Material shown below:

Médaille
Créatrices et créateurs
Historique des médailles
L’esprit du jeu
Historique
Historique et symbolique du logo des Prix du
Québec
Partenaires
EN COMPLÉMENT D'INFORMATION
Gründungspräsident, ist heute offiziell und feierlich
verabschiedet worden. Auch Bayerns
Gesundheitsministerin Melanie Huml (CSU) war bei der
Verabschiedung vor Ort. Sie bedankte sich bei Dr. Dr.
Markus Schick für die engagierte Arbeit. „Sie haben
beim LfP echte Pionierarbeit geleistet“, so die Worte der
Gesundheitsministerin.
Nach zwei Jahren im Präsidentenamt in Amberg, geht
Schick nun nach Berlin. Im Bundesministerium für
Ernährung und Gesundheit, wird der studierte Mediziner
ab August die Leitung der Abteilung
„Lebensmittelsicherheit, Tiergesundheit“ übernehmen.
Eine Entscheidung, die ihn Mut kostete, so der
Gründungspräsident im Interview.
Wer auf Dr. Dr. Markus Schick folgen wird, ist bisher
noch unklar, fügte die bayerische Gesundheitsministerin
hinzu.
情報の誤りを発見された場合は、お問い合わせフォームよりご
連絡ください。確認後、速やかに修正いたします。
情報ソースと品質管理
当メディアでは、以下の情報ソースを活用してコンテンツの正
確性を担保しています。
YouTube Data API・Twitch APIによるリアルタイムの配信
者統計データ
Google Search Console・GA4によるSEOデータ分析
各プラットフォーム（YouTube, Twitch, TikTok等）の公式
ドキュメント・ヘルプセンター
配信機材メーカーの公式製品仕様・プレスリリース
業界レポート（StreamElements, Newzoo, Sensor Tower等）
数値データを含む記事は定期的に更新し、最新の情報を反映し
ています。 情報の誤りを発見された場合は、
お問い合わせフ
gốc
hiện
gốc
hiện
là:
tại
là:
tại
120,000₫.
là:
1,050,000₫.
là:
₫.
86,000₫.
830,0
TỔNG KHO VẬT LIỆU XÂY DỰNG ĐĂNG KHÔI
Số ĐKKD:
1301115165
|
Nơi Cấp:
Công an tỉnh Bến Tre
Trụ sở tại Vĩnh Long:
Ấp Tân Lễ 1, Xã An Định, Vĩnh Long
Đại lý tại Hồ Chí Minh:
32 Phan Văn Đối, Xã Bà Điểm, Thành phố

End of Material shown.

◆ Problem statement ◆
What you should produce is an exact copy of the records above.

◆ Solution below ◆
Médaille
Créatrices et créateurs
Historique des médailles
L’esprit du jeu
Historique
Historique et symbolique du logo des Prix du
Québec
Partenaires
EN COMPLÉMENT D'INFORMATION
Gründungspräsident, ist heute offiziell und feierlich
verabschiedet worden. Auch Bayerns
Gesundheitsministerin Melanie Huml (CSU) war bei der
Verabschiedung vor Ort. Sie bedankte sich bei Dr. Dr.
Markus Schick für die engagierte Arbeit. „Sie haben
beim LfP echte Pionierarbeit geleistet“, so die Worte der
Gesundheitsministerin.
Nach zwei Jahren im Präsidentenamt in Amberg, geht
Schick nun nach Berlin. Im Bundesministerium für
Ernährung und Gesundheit, wird der studierte Mediziner
ab August die Leitung der Abteilung
„Lebensmittelsicherheit, Tiergesundheit“ übernehmen.
Eine Entscheidung, die ihn Mut kostete, so der
Gründungspräsident im Interview.
Wer auf Dr. Dr. Markus Schick folgen wird, ist bisher
noch unklar, fügte die bayerische Gesundheitsministerin
hinzu.
情報の誤りを発見された場合は、お問い合わせフォームよりご
連絡ください。確認後、速やかに修正いたします。
情報ソースと品質管理
当メディアでは、以下の情報ソースを活用してコンテンツの正
確性を担保しています。
YouTube Data API・Twitch APIによるリアルタイムの配信
者統計データ
Google Search Console・GA4によるSEOデータ分析
各プラットフォーム（YouTube, Twitch, TikTok等）の公式
ドキュメント・ヘルプセンター
配信機材メーカーの公式製品仕様・プレスリリース
業界レポート（StreamElements, Newzoo, Sensor Tower等）
数値データを含む記事は定期的に更新し、最新の情報を反映し
ています。 情報の誤りを発見された場合は、
お問い合わせフ
gốc
hiện
gốc
hiện
là:
tại
là:
tại
120,000₫.
là:
1,050,000₫.
là:
₫.
86,000₫.
830,0
TỔNG KHO VẬT LIỆU XÂY DỰNG ĐĂNG KHÔI
Số ĐKKD:
1301115165
|
Nơi Cấp:
Công an tỉnh Bến Tre
Trụ sở tại Vĩnh Long:
Ấp Tân Lễ 1, Xã An Định, Vĩnh Long
Đại lý tại Hồ Chí Minh:
32 Phan Văn Đối, Xã Bà Điểm, Thành phố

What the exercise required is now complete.